Action item
Your answer should consist of the lines below that hold the word "LinkedIn".

====== Supplied records ======

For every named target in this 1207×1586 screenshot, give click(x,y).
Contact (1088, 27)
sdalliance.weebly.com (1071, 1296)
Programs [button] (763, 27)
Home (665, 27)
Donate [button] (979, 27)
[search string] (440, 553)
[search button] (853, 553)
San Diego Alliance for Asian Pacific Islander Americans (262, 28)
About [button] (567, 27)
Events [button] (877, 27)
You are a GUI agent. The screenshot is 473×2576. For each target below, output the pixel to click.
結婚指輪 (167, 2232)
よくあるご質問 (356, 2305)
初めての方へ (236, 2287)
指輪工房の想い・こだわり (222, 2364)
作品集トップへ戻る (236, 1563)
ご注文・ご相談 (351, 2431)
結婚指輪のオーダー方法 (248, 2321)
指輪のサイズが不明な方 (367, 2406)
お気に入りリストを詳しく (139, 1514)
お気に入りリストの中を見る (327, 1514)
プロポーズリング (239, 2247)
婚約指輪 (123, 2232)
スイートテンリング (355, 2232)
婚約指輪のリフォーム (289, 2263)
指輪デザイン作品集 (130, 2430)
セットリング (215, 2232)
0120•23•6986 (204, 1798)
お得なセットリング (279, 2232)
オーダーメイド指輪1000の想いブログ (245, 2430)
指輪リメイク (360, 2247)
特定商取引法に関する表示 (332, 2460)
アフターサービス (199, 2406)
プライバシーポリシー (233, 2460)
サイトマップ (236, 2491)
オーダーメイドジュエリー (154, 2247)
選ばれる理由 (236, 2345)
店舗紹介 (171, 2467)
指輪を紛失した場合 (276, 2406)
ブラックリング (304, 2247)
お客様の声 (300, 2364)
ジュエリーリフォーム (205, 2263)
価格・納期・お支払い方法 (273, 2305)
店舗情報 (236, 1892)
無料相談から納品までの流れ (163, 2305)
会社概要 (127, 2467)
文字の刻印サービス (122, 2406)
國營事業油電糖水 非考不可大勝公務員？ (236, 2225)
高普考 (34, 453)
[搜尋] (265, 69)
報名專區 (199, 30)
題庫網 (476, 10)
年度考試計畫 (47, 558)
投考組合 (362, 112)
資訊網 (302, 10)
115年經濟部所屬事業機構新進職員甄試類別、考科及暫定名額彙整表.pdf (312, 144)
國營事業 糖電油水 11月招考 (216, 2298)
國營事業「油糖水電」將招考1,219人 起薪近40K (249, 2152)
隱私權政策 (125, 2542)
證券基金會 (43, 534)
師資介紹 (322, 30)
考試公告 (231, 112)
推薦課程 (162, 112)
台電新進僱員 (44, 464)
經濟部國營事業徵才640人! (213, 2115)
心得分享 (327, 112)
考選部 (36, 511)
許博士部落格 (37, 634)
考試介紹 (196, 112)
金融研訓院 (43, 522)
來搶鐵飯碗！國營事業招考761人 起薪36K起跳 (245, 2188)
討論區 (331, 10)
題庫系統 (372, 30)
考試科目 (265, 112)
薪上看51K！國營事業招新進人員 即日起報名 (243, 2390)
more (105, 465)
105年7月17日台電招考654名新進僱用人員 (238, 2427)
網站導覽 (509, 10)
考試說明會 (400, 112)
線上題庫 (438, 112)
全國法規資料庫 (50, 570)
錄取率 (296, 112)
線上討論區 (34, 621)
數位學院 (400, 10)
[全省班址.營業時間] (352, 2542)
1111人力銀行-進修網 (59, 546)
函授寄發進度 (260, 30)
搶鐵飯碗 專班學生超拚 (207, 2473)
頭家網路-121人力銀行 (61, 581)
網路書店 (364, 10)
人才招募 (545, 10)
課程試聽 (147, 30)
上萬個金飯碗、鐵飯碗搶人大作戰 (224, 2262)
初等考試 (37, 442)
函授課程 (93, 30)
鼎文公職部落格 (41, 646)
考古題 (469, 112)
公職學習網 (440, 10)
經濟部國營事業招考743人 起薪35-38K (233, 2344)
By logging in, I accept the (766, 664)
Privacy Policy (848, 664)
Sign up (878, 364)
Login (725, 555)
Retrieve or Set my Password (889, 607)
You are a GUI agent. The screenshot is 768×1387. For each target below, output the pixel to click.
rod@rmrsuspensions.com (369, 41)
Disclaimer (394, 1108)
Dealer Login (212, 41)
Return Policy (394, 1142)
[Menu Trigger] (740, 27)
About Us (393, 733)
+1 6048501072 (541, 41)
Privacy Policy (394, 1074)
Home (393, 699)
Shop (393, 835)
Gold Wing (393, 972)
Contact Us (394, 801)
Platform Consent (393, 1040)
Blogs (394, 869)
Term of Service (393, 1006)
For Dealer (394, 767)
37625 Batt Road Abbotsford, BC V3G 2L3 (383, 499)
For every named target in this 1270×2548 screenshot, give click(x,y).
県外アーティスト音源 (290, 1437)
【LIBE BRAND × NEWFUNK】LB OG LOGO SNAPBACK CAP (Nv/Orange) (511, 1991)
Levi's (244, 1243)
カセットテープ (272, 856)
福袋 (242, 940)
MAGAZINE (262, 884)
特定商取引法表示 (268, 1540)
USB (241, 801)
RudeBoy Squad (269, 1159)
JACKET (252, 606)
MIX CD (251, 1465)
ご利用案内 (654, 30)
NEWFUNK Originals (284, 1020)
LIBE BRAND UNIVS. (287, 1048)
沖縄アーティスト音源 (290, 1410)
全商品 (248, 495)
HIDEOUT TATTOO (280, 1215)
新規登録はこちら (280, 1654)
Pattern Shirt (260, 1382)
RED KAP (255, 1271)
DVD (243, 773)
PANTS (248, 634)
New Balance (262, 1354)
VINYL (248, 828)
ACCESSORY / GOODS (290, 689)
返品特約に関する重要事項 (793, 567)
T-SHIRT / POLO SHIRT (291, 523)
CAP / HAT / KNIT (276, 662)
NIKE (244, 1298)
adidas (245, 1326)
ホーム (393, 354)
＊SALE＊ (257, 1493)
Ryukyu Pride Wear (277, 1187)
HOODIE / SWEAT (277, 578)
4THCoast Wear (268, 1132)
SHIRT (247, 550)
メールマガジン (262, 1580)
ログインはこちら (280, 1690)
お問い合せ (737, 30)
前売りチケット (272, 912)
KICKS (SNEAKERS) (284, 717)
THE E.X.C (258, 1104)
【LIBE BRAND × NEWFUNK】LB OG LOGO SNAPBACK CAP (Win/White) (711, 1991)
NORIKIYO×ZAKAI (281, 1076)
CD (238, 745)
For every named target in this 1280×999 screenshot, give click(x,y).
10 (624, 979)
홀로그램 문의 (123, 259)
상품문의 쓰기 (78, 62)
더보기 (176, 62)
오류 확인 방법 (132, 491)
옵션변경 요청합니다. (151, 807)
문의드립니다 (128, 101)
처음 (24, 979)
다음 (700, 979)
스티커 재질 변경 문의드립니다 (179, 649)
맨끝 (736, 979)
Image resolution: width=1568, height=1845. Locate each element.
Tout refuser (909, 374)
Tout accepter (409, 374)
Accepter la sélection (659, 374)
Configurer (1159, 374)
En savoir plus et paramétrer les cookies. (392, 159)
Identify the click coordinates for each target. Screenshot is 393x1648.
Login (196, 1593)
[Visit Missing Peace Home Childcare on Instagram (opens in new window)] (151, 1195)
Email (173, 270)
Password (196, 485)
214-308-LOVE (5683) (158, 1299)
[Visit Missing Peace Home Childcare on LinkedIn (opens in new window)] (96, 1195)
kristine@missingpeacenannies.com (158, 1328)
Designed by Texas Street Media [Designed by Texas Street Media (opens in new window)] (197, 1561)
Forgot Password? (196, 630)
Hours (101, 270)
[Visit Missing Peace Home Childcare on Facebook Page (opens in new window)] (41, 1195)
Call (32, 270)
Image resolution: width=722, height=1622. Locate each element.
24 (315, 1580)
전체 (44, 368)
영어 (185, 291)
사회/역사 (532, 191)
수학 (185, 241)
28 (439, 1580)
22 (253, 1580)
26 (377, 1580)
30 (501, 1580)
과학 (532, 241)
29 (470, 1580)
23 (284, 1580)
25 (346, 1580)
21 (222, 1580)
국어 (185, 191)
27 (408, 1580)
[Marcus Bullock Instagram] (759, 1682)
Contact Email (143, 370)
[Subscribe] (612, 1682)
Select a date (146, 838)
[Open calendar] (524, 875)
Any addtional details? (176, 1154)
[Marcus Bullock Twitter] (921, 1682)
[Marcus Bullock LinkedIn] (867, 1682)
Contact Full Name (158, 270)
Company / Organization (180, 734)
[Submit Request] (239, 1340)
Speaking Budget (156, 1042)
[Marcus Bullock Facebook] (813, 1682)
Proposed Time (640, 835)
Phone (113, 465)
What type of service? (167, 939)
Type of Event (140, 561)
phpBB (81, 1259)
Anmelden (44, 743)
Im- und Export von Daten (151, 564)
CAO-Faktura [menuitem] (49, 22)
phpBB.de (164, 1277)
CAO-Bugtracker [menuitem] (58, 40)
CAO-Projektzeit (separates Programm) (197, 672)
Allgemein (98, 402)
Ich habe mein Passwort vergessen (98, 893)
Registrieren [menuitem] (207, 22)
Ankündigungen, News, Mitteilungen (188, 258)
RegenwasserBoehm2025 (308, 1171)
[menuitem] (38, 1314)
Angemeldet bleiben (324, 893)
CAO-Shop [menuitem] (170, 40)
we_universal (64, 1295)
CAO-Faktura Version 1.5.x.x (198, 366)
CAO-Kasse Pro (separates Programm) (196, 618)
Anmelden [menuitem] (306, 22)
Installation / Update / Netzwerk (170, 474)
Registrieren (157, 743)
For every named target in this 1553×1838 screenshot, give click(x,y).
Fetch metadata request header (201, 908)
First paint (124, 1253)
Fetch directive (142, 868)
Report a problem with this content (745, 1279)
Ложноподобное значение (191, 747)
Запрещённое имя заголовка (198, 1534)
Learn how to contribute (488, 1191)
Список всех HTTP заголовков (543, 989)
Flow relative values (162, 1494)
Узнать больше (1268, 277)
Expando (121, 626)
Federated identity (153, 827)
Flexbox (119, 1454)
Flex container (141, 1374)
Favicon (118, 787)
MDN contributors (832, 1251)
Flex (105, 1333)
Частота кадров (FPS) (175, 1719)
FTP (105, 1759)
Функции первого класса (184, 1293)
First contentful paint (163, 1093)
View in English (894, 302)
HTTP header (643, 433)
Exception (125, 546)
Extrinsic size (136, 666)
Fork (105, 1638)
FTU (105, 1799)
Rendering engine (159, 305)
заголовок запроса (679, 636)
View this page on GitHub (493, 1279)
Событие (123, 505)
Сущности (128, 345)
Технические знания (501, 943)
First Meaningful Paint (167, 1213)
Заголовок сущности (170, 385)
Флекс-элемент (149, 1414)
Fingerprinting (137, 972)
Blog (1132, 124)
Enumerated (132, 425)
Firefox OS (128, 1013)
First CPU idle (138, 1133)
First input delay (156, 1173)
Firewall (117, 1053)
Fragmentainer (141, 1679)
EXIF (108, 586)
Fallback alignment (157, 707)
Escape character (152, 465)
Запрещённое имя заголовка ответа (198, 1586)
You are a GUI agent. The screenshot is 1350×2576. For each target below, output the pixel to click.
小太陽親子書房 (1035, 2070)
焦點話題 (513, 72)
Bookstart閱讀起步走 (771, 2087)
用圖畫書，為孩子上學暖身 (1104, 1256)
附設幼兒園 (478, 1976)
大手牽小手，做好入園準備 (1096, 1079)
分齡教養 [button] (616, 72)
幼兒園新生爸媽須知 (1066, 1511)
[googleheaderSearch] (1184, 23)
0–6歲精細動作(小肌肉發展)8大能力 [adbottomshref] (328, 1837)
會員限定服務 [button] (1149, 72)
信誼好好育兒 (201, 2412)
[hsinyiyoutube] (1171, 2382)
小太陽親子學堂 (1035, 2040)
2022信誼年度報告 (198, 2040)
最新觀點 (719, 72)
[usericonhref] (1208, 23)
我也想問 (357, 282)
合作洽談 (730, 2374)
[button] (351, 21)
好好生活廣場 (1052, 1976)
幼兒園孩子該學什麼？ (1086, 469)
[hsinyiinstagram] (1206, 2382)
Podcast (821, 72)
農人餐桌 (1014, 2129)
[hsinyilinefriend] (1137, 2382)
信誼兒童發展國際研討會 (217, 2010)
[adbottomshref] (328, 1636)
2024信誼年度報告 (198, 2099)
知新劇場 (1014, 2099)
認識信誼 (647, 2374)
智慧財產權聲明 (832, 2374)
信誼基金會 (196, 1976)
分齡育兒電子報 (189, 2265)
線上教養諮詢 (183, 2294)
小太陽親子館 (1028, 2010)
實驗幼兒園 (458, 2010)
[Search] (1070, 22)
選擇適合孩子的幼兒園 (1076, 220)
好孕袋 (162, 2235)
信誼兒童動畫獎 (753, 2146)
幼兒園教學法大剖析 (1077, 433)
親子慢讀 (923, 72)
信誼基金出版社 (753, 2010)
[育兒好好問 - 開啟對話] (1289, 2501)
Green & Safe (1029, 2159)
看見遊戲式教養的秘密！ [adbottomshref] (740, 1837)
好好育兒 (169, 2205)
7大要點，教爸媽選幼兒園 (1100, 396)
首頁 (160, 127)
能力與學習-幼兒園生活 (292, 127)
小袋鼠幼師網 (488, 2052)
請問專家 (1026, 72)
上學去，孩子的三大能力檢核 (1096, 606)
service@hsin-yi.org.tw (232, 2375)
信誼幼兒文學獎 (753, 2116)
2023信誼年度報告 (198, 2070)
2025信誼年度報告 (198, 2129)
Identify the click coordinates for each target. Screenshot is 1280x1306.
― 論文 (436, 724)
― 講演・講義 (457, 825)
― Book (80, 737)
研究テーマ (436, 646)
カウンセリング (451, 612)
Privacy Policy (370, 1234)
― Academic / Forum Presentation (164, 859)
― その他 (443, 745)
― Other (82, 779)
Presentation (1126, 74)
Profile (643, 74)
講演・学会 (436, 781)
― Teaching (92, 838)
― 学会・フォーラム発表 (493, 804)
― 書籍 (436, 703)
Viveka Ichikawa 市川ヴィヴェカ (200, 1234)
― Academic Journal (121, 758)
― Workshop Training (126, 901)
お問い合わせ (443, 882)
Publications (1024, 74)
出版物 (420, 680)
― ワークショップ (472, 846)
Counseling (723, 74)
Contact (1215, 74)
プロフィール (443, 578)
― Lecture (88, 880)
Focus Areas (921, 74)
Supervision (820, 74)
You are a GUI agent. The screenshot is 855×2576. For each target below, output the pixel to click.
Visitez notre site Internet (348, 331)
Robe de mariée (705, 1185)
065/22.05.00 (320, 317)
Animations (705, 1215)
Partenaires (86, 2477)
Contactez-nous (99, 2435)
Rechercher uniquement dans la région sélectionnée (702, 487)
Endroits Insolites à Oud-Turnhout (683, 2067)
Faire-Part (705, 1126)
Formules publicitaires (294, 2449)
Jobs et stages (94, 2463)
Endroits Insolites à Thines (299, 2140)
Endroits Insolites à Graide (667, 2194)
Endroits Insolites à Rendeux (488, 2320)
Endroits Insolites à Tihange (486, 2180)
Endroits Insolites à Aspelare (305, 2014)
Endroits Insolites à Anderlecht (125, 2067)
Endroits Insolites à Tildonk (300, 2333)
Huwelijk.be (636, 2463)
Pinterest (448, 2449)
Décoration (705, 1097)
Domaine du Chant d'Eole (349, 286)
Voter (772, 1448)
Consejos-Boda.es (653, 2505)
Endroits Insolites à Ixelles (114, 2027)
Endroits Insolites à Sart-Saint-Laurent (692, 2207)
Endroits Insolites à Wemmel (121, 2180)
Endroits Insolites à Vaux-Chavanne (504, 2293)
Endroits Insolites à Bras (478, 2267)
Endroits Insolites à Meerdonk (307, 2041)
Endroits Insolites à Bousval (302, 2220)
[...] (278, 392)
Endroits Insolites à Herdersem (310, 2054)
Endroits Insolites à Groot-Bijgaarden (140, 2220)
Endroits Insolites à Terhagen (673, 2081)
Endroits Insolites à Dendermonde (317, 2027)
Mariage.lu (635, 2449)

======

Response area
[Visit Missing Peace Home Childcare on LinkedIn (opens in new window)] (96, 1195)
[Marcus Bullock LinkedIn] (867, 1682)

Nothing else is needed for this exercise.